截图修改如下(真心不会Android studio 只会JNI)
plugins {
id 'com.android.application'
}
android {
compileSdkVersion 30
//buildToolsVersion "30.0.3"
defaultConfig {
applicationId "com.example.neon"
minSdkVersion 21
targetSdkVersion 30
versionCode 1
versionName "1.0"
testInstrumentationRunner "androidx.test.runner.AndroidJUnitRunner"
externalNativeBuild {
cmake {
cppFlags "-std=c++11"
arguments '-DANDROID=c++_shared',"-DANDROID_ARM_NEON=TRUE", "-DANDROID_TOOLCHAIN=clang -mfloat-abi=softfp -mfpu=neon"//"-mfloat-abi=hard"
abiFilters 'armeabi-v7a','arm64-v8a'//,'x86','x86_64'
}
}
}
packagingOptions {
pickFirst "lib/arm64-v8a/libopencv_java4.so"
pickFirst "lib/armeabi-v7a/libopencv_java4.so"

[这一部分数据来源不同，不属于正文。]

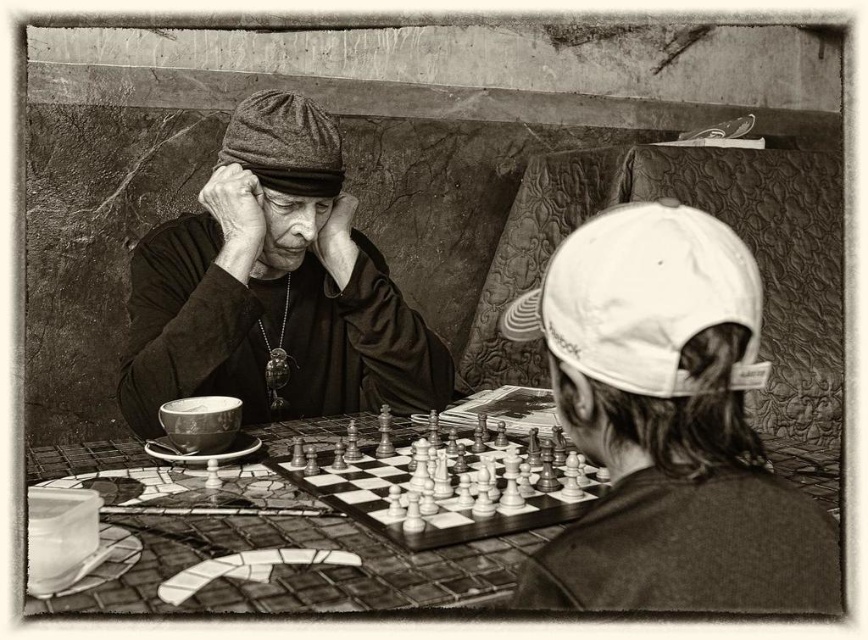 Question: Considering the real-world distances, which object is closest to the mosaic tile table at center?

Choices:
 (A) dark woolen cap at upper left
 (B) wooden chessboard at center

Answer: (B)

Question: Where is dark woolen cap at upper left located in relation to white fabric baseball cap at upper right in the image?

Choices:
 (A) above
 (B) below

Answer: (A)

Question: Which object appears farthest from the camera in this image?

Choices:
 (A) mosaic tile table at center
 (B) dark woolen cap at upper left
 (C) wooden chessboard at center

Answer: (B)

Question: Does mosaic tile table at center have a greater width compared to wooden chessboard at center?

Choices:
 (A) yes
 (B) no

Answer: (A)

Question: Which object appears closest to the camera in this image?

Choices:
 (A) white fabric baseball cap at upper right
 (B) wooden chessboard at center
 (C) mosaic tile table at center

Answer: (A)

Question: Is mosaic tile table at center thinner than gray woolen baseball cap at upper center?

Choices:
 (A) yes
 (B) no

Answer: (B) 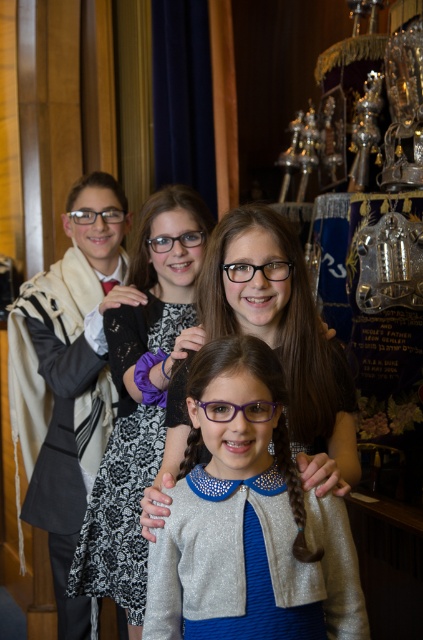 You are a photographer taking a picture of the shiny silver cardigan at center and the purple plastic glasses at center. Which object should you adjust to the right to center both items in the frame?

The shiny silver cardigan at center is positioned on the left side of the purple plastic glasses at center. To center both items in the frame, move the shiny silver cardigan at center to the right so it aligns with the purple plastic glasses at center.

In the scene shown: You are a photographer arranging two items for a photo shoot. You have the shiny silver cardigan at center and the black lace dress at center. Which item should you place on the smaller mannequin to ensure it fits properly?

The shiny silver cardigan at center has a smaller size compared to black lace dress at center, so it should be placed on the smaller mannequin to ensure proper fit.

You are a photographer trying to capture a clear photo of the shiny silver cardigan at center and the purple plastic glasses at center. Which object will appear larger in the photo?

The shiny silver cardigan at center will appear larger in the photo because it is much taller than the purple plastic glasses at center. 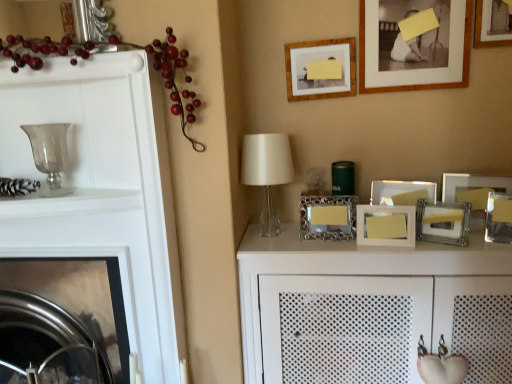 At what (x,y) coordinates should I click in order to perform the action: click on glossy plastic berries at left. Please return your answer as a coordinate pair (x, y). The width and height of the screenshot is (512, 384). Looking at the image, I should click on (174, 81).

Image resolution: width=512 pixels, height=384 pixels. Describe the element at coordinates (354, 303) in the screenshot. I see `white textured cabinet at center` at that location.

This screenshot has height=384, width=512. What do you see at coordinates (398, 190) in the screenshot?
I see `metallic silver picture frame at center-right, the sixth picture frame ordered from the bottom` at bounding box center [398, 190].

Image resolution: width=512 pixels, height=384 pixels. I want to click on wooden picture frame at upper right, positioned as the first picture frame in top-to-bottom order, so click(x=493, y=23).

You are a GUI agent. You are given a task and a screenshot of the screen. Output one action in this format:
    pyautogui.click(x=<x>, y=<y>)
    Task: Click on the glossy plastic berries at left
    The image size is (512, 384).
    Given the screenshot: What is the action you would take?
    pyautogui.click(x=174, y=81)

Between wooden picture frame at upper center, marked as the 7th picture frame in a bottom-to-top arrangement, and transparent glass table lamp at center, which one has larger size?

transparent glass table lamp at center is bigger.

Does wooden picture frame at upper center, arranged as the third picture frame when viewed from the top, turn towards transparent glass table lamp at center?

No, wooden picture frame at upper center, arranged as the third picture frame when viewed from the top, is not oriented towards transparent glass table lamp at center.

Are wooden picture frame at upper center, marked as the 7th picture frame in a bottom-to-top arrangement, and transparent glass table lamp at center making contact?

wooden picture frame at upper center, marked as the 7th picture frame in a bottom-to-top arrangement, and transparent glass table lamp at center are not in contact.

Which of these two, wooden picture frame at upper center, marked as the 7th picture frame in a bottom-to-top arrangement, or transparent glass table lamp at center, stands shorter?

wooden picture frame at upper center, marked as the 7th picture frame in a bottom-to-top arrangement, is shorter.

The height and width of the screenshot is (384, 512). Find the location of `vanity below the transparent glass table lamp at center (from the image's perspective)`. vanity below the transparent glass table lamp at center (from the image's perspective) is located at coordinates (354, 303).

Which of these two, transparent glass table lamp at center or white textured cabinet at center, is wider?

white textured cabinet at center is wider.

From a real-world perspective, is transparent glass table lamp at center under white textured cabinet at center?

→ No, from a real-world perspective, transparent glass table lamp at center is not under white textured cabinet at center.

In the image, is transparent glass table lamp at center positioned in front of or behind white textured cabinet at center?

transparent glass table lamp at center is behind white textured cabinet at center.

Identify the location of the 3rd picture frame behind the wooden picture frame at center-right, the 9th picture frame from the top, counting from the anchor's position. The width and height of the screenshot is (512, 384). (414, 84).

What's the angular difference between wooden picture frame at upper right, arranged as the second picture frame when viewed from the top, and wooden picture frame at center-right, which is the first picture frame in bottom-to-top order,'s facing directions?

The angular difference between wooden picture frame at upper right, arranged as the second picture frame when viewed from the top, and wooden picture frame at center-right, which is the first picture frame in bottom-to-top order, is 8.39 degrees.

From the image's perspective, which one is positioned lower, wooden picture frame at upper right, arranged as the second picture frame when viewed from the top, or wooden picture frame at center-right, the 9th picture frame from the top?

wooden picture frame at center-right, the 9th picture frame from the top, is shown below in the image.

Is wooden picture frame at upper right, the 8th picture frame positioned from the bottom, positioned before wooden picture frame at center-right, which is the first picture frame in bottom-to-top order?

No, the depth of wooden picture frame at upper right, the 8th picture frame positioned from the bottom, is greater than that of wooden picture frame at center-right, which is the first picture frame in bottom-to-top order.

Can you confirm if glossy plastic berries at left is shorter than wooden picture frame at upper right, arranged as the second picture frame when viewed from the top?

No.

From a real-world perspective, relative to wooden picture frame at upper right, the 8th picture frame positioned from the bottom, is glossy plastic berries at left vertically above or below?

Clearly, from a real-world perspective, glossy plastic berries at left is below wooden picture frame at upper right, the 8th picture frame positioned from the bottom.

Considering the points (32, 39) and (463, 85), which point is behind, point (32, 39) or point (463, 85)?

The point (463, 85) is farther.

Is glossy plastic berries at left oriented away from wooden picture frame at upper right, arranged as the second picture frame when viewed from the top?

That's not correct — glossy plastic berries at left is not looking away from wooden picture frame at upper right, arranged as the second picture frame when viewed from the top.

Is wooden picture frame at upper right, arranged as the second picture frame when viewed from the top, completely or partially inside wooden picture frame at upper right, placed as the ninth picture frame when sorted from bottom to top?

No.

Between wooden picture frame at upper right, placed as the ninth picture frame when sorted from bottom to top, and wooden picture frame at upper right, the 8th picture frame positioned from the bottom, which one has smaller width?

wooden picture frame at upper right, the 8th picture frame positioned from the bottom, is thinner.

Does wooden picture frame at upper right, placed as the ninth picture frame when sorted from bottom to top, come behind wooden picture frame at upper right, the 8th picture frame positioned from the bottom?

No, wooden picture frame at upper right, placed as the ninth picture frame when sorted from bottom to top, is closer to the camera.

In the scene shown: Can you confirm if wooden picture frame at upper right, positioned as the first picture frame in top-to-bottom order, is positioned to the right of wooden picture frame at upper right, the 8th picture frame positioned from the bottom?

Yes, wooden picture frame at upper right, positioned as the first picture frame in top-to-bottom order, is to the right of wooden picture frame at upper right, the 8th picture frame positioned from the bottom.

Considering the positions of objects transparent glass table lamp at center and wooden picture frame at upper center, arranged as the third picture frame when viewed from the top, in the image provided, who is more to the right, transparent glass table lamp at center or wooden picture frame at upper center, arranged as the third picture frame when viewed from the top,?

From the viewer's perspective, wooden picture frame at upper center, arranged as the third picture frame when viewed from the top, appears more on the right side.

From the image's perspective, is transparent glass table lamp at center beneath wooden picture frame at upper center, arranged as the third picture frame when viewed from the top?

Yes, from the image's perspective, transparent glass table lamp at center is beneath wooden picture frame at upper center, arranged as the third picture frame when viewed from the top.

Based on the photo, is transparent glass table lamp at center next to wooden picture frame at upper center, arranged as the third picture frame when viewed from the top?

There is a gap between transparent glass table lamp at center and wooden picture frame at upper center, arranged as the third picture frame when viewed from the top.

Where is `candle holder on the right of metallic silver fireplace at left`? This screenshot has height=384, width=512. candle holder on the right of metallic silver fireplace at left is located at coordinates (x=49, y=154).

Based on the photo, from the image's perspective, which is above, metallic silver fireplace at left or transparent glass candle holder at left?

transparent glass candle holder at left.

From a real-world perspective, which object rests below the other?

metallic silver fireplace at left, from a real-world perspective.

Is metallic silver fireplace at left inside the boundaries of transparent glass candle holder at left, or outside?

metallic silver fireplace at left exists outside the volume of transparent glass candle holder at left.

The image size is (512, 384). Identify the location of table lamp below the wooden picture frame at upper center, arranged as the third picture frame when viewed from the top (from a real-world perspective). (267, 172).

The width and height of the screenshot is (512, 384). I want to click on vanity that is on the right side of transparent glass table lamp at center, so click(x=354, y=303).

Based on the photo, estimate the real-world distances between objects in this image. Which object is closer to metallic silver picture frame at center-right, which is the fourth picture frame in top-to-bottom order, wooden picture frame at upper center, marked as the 7th picture frame in a bottom-to-top arrangement, or transparent glass candle holder at left?

wooden picture frame at upper center, marked as the 7th picture frame in a bottom-to-top arrangement, is positioned closer to the anchor metallic silver picture frame at center-right, which is the fourth picture frame in top-to-bottom order.

Looking at the image, which one is located closer to white textured cabinet at center, wooden picture frame at upper right, placed as the ninth picture frame when sorted from bottom to top, or wooden picture frame at center-right, the 9th picture frame from the top?

wooden picture frame at center-right, the 9th picture frame from the top, is positioned closer to the anchor white textured cabinet at center.

Based on their spatial positions, is wooden picture frame at upper right, the 8th picture frame positioned from the bottom, or metallic silver photo frame at center, which is the seventh picture frame from top to bottom, closer to transparent glass table lamp at center?

metallic silver photo frame at center, which is the seventh picture frame from top to bottom, lies closer to transparent glass table lamp at center than the other object.

Looking at the image, which one is located closer to transparent glass candle holder at left, wooden picture frame at upper center, arranged as the third picture frame when viewed from the top, or wooden picture frame at upper right, positioned as the first picture frame in top-to-bottom order?

wooden picture frame at upper center, arranged as the third picture frame when viewed from the top, lies closer to transparent glass candle holder at left than the other object.

From the image, which object appears to be farther from wooden picture frame at center-right, the 9th picture frame from the top, wooden picture frame at upper right, placed as the ninth picture frame when sorted from bottom to top, or transparent glass candle holder at left?

transparent glass candle holder at left is further to wooden picture frame at center-right, the 9th picture frame from the top.

From the image, which object appears to be nearer to wooden picture frame at upper center, arranged as the third picture frame when viewed from the top, wooden picture frame at upper right, placed as the ninth picture frame when sorted from bottom to top, or silver metallic photo frame at center, which appears as the eighth picture frame when viewed from the top?

wooden picture frame at upper right, placed as the ninth picture frame when sorted from bottom to top, is closer to wooden picture frame at upper center, arranged as the third picture frame when viewed from the top.

Considering their positions, is white textured cabinet at center positioned closer to metallic silver picture frame at right, the sixth picture frame viewed from the top, than wooden picture frame at upper right, arranged as the second picture frame when viewed from the top?

white textured cabinet at center.

Based on their spatial positions, is wooden picture frame at center-right, which is the first picture frame in bottom-to-top order, or glossy plastic berries at left further from metallic silver picture frame at center-right, which is the fourth picture frame in top-to-bottom order?

glossy plastic berries at left.

This screenshot has height=384, width=512. Find the location of `fruit situated between transparent glass candle holder at left and transparent glass table lamp at center from left to right`. fruit situated between transparent glass candle holder at left and transparent glass table lamp at center from left to right is located at coordinates (174, 81).

Identify the location of vanity between glossy plastic berries at left and wooden picture frame at upper right, arranged as the second picture frame when viewed from the top. Image resolution: width=512 pixels, height=384 pixels. (354, 303).

Where is `candle holder between metallic silver fireplace at left and wooden picture frame at upper right, arranged as the second picture frame when viewed from the top, in the horizontal direction`? Image resolution: width=512 pixels, height=384 pixels. candle holder between metallic silver fireplace at left and wooden picture frame at upper right, arranged as the second picture frame when viewed from the top, in the horizontal direction is located at coordinates (49, 154).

pickFirst "lib/x86/libopencv_java4.so"
pickFirst "lib/x86_64/libopencv_java4.so"
}
sourceSets{
main{
jniLibs.srcDirs=["src/main/jniLibs/libs"]
}
}
buildTypes {
release {
minifyEnabled false
proguardFiles getDefaultProguardFile('proguard-android-optimize.txt'), 'proguard-rules.pro'
}
}
externalNativeBuild {
cmake {
path "src/main/cpp/CMakeLists.txt"
version "3.10.2"
}
}
compileOptions {
sourceCompatibility JavaVersion.VERSION_1_8
targetCompatibility JavaVersion.VERSION_1_8
}
}
dependencies {
implementation 'androidx.appcompat:appcompat:1.1.0'
implementation 'com.google.android.material:material:1.1.0'
implementation 'androidx.constraintlayout:constraintlayout:1.1.3'
implementation project(path: ':sdk')
testImplementation 'junit:junit:4.+'
androidTestImplementation 'androidx.test.ext:junit:1.1.1'
androidTestImplementation 'androidx.test.espresso:espresso-core:3.2.0'
}
(3)、修改一下主程序,测带打印一下手机的ARM架构
package com.example.neon;
import androidx.appcompat.app.AppCompatActivity;
import android.os.Bundle;
import android.util.Log;
import android.widget.TextView;
import java.io.BufferedReader;
import java.io.FileReader;
import java.io.IOException;
import java.util.List;
import java.util.regex.Matcher;
import java.util.regex.Pattern;
public class MainActivity extends AppCompatActivity {
// Used to load the 'native-lib' library on application startup.
static {
System.loadLibrary("native-lib");
}
public static String getFieldFromCpuinfo(String field) throws IOException {
BufferedReader br = new BufferedReader(new FileReader("/proc/cpuinfo"));
Pattern p = Pattern.compile(field + "\\s*:\\s*(.*)");
try {
String line;
while ((line = br.readLine()) != null) {
Matcher m = p.matcher(line);
if (m.matches()) {
return m.group(1);
}
}
} finally {
br.close();
}
return null;
}
public static boolean isCPU64(){
boolean result = false;
String mProcessor = null;
List<String > list = null;
try {
mProcessor = getFieldFromCpuinfo("Processor");
} catch (IOException e) {
e.printStackTrace();
}
if (mProcessor != null) {
// D/CpuUtils: isCPU64 mProcessor = AArch64 Processor rev 4 (aarch64)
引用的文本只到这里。